Washington [370]
Whatever pleasure he derived from being away from Mount Vernon had disappeared by September 9, when he wrote to George Augustine that the convention would likely wind up its deliberations within a week: “God grant I may not be disappointed in this expectation, as I am quite homesick.”22 The long hours and sedentary job must have proved an ordeal for him. A day earlier the convention had convened a committee on style, with Gouverneur Morris as its head, to give the Constitution its finished form. The foppish, peg-legged Morris was a delightful bon vivant with considerable verbal resources who relished Washington’s “cool, steady temper.”23 Washington, in turn, enjoyed Morris’s lively flow of quips, his “first-rate abilities,” and his “lively and brilliant imagination.”24 It was Morris who drafted the great preamble to the Constitution that began with the memorable flourish “We the People.” On September 12 delegates received printed copies of the final document, and as he led them through it, Washington personally inserted the changes that had been approved while the committee on style was hard at work.

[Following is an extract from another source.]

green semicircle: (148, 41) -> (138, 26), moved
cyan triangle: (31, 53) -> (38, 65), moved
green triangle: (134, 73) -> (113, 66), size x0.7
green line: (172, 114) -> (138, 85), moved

Whatever his misgivings about individual provisions, Washington was no lukewarm supporter of the final document. As he later expressed it, the Constitution was “the result of a spirit of amity and mutual concession” and more coherent than anyone had a right to expect from so many discordant delegates with passionate opinions.25 It struck him as “little short of a miracle,” he told Lafayette, that “delegates from so many different states . . . should unite in forming a system of national government so little liable to well-founded objections.”26 In another letter he said, “It approached nearer to perfection than any government hitherto instituted among men.”27 Especially sensitive to allegations that the president was vested with excessive power, he stressed the numerous safeguards put in place, telling Lafayette that the new constitution “is provided with more checks and barriers against the introduction of tyranny . . . than any government” previously devised by mortals.28 As president, Washington went so far as to say that the “invisible hand” of providence had been manifest in the enactment of the Constitution.29
In correspondence Washington admitted to imperfections in the new charter but trusted to the amendment process to refine it. The Constitutional Convention was no conclave of sages in Roman togas, handing down eternal truths engraved in marble, and he wondered how long the document would last. He parted company with Edmund Randolph, who refused to sign the Constitution unless it provided for a second convention to enact necessary amendments. For Washington, the beauty of the document was that it charted a path for its own evolution. Its very brevity and generality—it contained fewer than eight thousand words—meant it would be a constantly changing document, susceptible to shifting interpretations. It would be left to Washington and other founders to convert this succinct, deliberately vague statement into a working reality. He also knew that the American public needed to contribute its share; the Constitution “can only lay the foundation—the community at large must raise the edifice.”30 Benjamin Franklin shared this view.